2) It can be hard to know which libraries are affected. I think that the
actual check-and-breakpoint is in the initialization code for the
CoreFoundation library; whether that's correct or not, it's in some
library that's used by many other things on OSX, so the rule of thumb
is something like "when in doubt, force library loading to happen on
the initial thread in OSX."
3) There are several ways to do what I'm calling
RUN-IN-INITIAL-THREAD-AND-WAIT-UNTIL-DONE; I don't think that we yet
offer a standard way of doing this (though CCL::CALL-IN-INITIAL-PROCESS
us present in recent versions of the trunk and is intended to become
an exported/documented/standard interface in the near future.)
We changed some of our examples when this "check and breakpoint" behavior
was introduced (in 10.6, IIRC); see "ccl:examples;opengl-ffi.lisp", for
instance.
4) I'd want to think about this more than I have, but at the moment I can't
think of a reason for OPEN-SHARED-LIBRARY not to at least default to
doing what it does on the initial thread by default.
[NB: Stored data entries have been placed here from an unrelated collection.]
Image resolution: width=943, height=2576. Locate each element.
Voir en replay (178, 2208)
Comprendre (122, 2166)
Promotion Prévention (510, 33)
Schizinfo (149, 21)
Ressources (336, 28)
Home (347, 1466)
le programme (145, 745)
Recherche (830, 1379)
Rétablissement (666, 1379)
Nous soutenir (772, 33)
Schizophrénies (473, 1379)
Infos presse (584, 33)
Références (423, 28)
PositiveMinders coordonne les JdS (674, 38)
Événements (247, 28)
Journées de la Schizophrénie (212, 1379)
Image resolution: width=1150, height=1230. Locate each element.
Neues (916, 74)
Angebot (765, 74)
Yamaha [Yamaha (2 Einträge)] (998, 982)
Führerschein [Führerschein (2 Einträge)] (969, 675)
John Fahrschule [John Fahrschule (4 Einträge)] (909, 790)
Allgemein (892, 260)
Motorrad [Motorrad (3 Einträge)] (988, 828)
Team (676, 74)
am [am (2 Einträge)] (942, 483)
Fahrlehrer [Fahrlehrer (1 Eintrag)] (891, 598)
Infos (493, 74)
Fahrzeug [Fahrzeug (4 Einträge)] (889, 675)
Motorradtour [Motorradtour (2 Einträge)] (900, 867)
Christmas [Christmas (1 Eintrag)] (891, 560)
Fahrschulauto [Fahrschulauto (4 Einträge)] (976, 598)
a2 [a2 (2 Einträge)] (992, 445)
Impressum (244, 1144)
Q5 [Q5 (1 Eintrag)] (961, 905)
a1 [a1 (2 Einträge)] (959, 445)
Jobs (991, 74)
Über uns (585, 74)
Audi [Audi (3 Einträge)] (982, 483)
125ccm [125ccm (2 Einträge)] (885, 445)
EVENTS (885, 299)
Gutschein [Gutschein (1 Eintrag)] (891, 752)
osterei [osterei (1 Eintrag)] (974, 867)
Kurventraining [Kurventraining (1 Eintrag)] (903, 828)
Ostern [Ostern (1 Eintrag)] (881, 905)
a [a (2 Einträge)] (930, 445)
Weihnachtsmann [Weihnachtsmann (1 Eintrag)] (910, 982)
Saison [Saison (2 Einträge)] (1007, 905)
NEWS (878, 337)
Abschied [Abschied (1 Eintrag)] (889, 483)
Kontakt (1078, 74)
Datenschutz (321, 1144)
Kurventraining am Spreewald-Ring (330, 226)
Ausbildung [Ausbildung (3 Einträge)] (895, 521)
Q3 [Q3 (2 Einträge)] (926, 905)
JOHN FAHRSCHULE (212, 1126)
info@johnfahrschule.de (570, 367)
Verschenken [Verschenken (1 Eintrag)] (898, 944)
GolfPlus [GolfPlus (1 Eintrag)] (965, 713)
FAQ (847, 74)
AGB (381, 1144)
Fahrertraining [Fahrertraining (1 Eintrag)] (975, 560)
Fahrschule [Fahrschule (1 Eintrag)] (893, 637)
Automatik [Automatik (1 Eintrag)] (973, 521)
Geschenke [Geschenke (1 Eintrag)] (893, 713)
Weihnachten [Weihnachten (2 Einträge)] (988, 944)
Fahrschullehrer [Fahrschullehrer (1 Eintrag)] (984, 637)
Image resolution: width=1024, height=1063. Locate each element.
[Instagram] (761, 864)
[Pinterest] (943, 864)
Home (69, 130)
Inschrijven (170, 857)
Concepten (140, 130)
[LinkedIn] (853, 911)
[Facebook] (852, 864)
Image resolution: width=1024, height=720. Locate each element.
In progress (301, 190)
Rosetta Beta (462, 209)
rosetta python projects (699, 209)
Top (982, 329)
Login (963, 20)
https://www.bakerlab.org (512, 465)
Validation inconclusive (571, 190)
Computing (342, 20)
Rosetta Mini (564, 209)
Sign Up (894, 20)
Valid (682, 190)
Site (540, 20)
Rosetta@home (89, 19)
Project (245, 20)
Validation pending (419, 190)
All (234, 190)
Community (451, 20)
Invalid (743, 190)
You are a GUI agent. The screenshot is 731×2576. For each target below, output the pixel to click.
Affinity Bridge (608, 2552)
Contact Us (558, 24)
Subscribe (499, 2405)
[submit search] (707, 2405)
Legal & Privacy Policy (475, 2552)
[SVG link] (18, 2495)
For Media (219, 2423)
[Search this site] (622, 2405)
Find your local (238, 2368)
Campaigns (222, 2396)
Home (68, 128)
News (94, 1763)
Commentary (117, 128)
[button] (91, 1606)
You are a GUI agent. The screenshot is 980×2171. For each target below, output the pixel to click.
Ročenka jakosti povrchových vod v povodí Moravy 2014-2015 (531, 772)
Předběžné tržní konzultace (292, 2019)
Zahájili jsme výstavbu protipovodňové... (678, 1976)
On Sun, 1 Aug 2010, Kevin Smith wrote:
The only hurdle for me for trying out (and maybe switching) to clozure on the mac platform is that I can't seem to get the
cl-opengl package loaded. I get the error: "Trace/BPT trap" when I try to load that package. (All other dependent packages
like cffi, loaded successfully).
I am using ccl64, version 1.5 on Darwin/MAC OS (DarwinX8664). Latest version of cl-opengl.
I believe I also tried it on the 32-bit ccl. Same problem. It looks like it only compiles a few source files in the
cl-opengl package before it dies.
If someone can point out to me how I can trace this to provide more information on where it is crashing or maybe someone has
run across this already with this particular package.